Musk is here to stay, too, and it certainly does seem to be a step toward Elon entering the industry, given his past announcements and history in the industry. What will that look like?
Is Elon Musk good or bad for gaming?
To give as much credence to a Deus Ex-like villain as possible, the industry could use more leaders who actually like games. Decades of treating games like standard products, live-service bloat, and content cadence roadmaps has left too many publishers led by executives who treat games like perpetual-motion spreadsheets.

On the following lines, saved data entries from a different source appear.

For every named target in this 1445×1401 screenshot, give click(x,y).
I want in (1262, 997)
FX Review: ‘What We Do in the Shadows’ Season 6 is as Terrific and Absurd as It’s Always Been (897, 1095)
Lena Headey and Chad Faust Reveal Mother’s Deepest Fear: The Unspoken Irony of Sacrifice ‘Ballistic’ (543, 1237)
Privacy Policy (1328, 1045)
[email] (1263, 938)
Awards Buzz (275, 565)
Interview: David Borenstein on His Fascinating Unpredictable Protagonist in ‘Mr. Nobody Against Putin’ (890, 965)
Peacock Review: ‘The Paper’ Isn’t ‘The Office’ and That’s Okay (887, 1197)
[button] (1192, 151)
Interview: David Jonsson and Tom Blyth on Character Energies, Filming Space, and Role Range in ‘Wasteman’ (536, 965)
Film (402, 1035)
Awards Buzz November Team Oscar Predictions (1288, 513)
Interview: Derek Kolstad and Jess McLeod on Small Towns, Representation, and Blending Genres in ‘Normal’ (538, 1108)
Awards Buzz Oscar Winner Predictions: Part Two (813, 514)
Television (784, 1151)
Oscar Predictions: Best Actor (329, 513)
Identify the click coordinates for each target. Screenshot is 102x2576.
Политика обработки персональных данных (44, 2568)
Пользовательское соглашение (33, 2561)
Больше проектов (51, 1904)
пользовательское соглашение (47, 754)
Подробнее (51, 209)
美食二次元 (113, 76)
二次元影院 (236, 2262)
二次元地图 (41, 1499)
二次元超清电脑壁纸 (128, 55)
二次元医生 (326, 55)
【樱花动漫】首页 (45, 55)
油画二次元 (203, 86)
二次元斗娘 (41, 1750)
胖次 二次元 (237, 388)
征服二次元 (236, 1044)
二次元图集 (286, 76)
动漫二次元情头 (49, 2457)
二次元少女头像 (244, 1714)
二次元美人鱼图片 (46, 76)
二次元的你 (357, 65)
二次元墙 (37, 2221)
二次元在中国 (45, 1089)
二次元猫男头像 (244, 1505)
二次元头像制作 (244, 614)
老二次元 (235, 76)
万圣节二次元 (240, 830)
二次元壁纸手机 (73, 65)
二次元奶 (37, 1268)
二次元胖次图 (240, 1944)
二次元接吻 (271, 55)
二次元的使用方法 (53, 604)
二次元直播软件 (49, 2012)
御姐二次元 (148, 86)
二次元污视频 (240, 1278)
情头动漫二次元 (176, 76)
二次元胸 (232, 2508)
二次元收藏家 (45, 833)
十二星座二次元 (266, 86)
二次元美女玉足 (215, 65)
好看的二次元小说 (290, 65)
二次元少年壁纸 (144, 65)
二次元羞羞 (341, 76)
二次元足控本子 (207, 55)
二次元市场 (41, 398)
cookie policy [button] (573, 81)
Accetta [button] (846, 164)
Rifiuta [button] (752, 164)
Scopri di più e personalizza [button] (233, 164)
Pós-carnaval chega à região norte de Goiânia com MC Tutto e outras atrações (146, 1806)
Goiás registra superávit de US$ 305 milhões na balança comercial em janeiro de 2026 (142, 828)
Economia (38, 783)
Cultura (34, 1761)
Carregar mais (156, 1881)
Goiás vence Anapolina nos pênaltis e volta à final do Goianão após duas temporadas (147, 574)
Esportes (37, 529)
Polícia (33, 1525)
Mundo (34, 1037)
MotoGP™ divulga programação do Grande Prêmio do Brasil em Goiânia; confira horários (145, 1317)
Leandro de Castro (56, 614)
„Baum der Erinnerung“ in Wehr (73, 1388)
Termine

Musk, for all the incredibly annoying noise around him, actually likes games. So much of the industry’s leadership is made up of human garbage smelling just as bad as Elon. Having someone who appears to value the fun in games instead of pure profitability is the most positive thing that can be said about it.
That’s the generous reading. Now the part where it almost certainly falls apart.
First, Musk is already telegraphing a tired and foolish view of games and the people who make them. His announcement came in response to complaints about woke game journalists and companies, and points as a rejection of the exact talent a studio needs to ship anything worthwhile in 2025. So often, great games have been built by multidisciplinary, diverse teams.
What Musk is suggesting leads to Days Gone.
Also, what talented developer is actually going to want to join this studio? The majority of the industry literally left the platform after Musk’s takeover. Regarding the AI-hook of the company, the latest GDC and industry surveys say the quiet part out loud: more than half of studios are experimenting with AI, but the share of devs who think it’s hurting the industry is growing (around 30% in 2025, up double digits year-over-year), citing IP, ethics, and quality concerns.
The very people xAI wants as champions — veteran designers, writers, art leads — are increasingly predisposed to view “let Grok make the game” with suspicion.
Finally, making good games is similar, but so different from the tech industry. It’s taste, editing, and culture. Musk’s public operating mode (whiplash product shifts, public firings, ideological jousting) is the opposite of the steady, ego-light environment where teams do their best work. The messy layoffs and DEI team cuts at X are a cautionary case study, not a recruiting poster.
So what impact will Musk actually have on games? If this remains what it is today — a tutor program to make Grok less wrong about design — the near-term impact will be tooling. Some indies that like the LLM over ChatGPT or Claude will spin up prototypes faster. But if Musk tries to stand up a studio, he can expect the hard reality of trying to staff a world-class team in a climate where most of the world-class folks won’t touch the project.
They can expect similar wake-up calls to a multitude of spaces he’s been interested in but doesn’t actually understand. He can expect the worst.